Sea Turtles of La Ventana Bay
Sea Turtles have existed for millenniums and yet in our short life time we may be both witness to and culpable for their extinction.
With each new hatching there is new life and new hope, but only one in a thousand live to maturity. We can take an active roll in their survival by protecting their environment and nesting sights.
Five Turtles grace the shores and/or waters of Baja California. The Loggerhead, locally called Perica or Caguama, and Hawksbill or Carey use the local waters primarily as feeding grounds. The remaining three are known to nest on the sandy shores of Baja and more specifically on some of the beaches surrounding Bahia de La Ventana, these are the three that we are most likely to see. They include the most prolific nester here, the Olive Ridley or Golfina, also the Black or Negra, and of course the one that arrived for the first time in eight years the Leatherback, locally referred to as Tres Filos or Laud.

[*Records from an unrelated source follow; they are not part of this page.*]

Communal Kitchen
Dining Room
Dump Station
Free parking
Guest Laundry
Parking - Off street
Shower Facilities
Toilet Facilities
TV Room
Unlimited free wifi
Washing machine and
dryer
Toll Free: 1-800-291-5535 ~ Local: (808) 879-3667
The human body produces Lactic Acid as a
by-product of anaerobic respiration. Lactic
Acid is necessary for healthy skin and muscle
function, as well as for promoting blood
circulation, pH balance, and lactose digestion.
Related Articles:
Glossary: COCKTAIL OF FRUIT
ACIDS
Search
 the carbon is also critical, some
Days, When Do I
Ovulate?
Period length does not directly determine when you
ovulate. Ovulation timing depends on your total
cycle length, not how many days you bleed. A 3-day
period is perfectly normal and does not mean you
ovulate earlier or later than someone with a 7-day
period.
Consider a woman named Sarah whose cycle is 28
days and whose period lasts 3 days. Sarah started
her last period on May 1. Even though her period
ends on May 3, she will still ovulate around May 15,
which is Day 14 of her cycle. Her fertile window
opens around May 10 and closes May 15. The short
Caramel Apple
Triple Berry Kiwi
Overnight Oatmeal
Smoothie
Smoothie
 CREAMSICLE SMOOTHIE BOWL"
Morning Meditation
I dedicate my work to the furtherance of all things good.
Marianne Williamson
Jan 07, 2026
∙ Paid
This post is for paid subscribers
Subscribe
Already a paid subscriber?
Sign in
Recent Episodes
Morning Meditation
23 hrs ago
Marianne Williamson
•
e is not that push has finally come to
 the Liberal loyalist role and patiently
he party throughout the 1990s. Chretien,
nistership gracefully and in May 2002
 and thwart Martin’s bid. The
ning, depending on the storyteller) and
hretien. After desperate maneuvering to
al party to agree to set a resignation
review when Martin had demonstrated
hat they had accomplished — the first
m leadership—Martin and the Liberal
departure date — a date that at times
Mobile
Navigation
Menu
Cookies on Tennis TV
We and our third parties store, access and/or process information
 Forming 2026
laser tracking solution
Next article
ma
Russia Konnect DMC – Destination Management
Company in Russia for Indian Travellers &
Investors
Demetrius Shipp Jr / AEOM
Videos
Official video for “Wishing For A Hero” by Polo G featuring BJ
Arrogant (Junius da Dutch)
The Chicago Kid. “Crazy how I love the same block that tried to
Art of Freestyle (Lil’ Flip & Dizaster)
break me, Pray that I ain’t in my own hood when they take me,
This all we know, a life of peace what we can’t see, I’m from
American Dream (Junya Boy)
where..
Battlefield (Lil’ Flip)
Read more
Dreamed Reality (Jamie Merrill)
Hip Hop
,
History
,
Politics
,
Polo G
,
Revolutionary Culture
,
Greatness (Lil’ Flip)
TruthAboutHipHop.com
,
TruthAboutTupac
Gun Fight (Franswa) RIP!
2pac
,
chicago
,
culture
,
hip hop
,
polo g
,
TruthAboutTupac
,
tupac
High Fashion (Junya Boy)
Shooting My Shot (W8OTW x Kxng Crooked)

On shore we can protect their nesting habitat by being respectful and conscientious, collect trash on your walks, plastic is especially dangerous as it appears to be jellyfish – the primary food for leatherbacks and a source of food for other turtles. Keep lighting low or lights off as much as possible if seen from the beach and in an emergency if you must drive on the beach, though it is illegal to do so, do so below the high tide line. Someday it will be enforced and they may begin by using you as an example and confiscate your quad or vehicle.
If you find a nest – post and tape off the area, make note of the date, time, and if you have a camera photograph the prints and pass the info on to firstname.lastname@example.org with a subject line of “Nest sighting”or “Turtle Sighting” if you spot a turtle alive or dead add info on size and species if possible. This will be a way for us to find out what the local population is.
Take action – keep track of the timing, go back to the in 45 days rake and clear the grounds of debris and ruts down to the water.
There is now a local group that patrols the beaches for nests and notifies Grupo de Tortuga. They also pick up plastic off the beach so it doesn’t get blown onto the water looking like a jellyfish.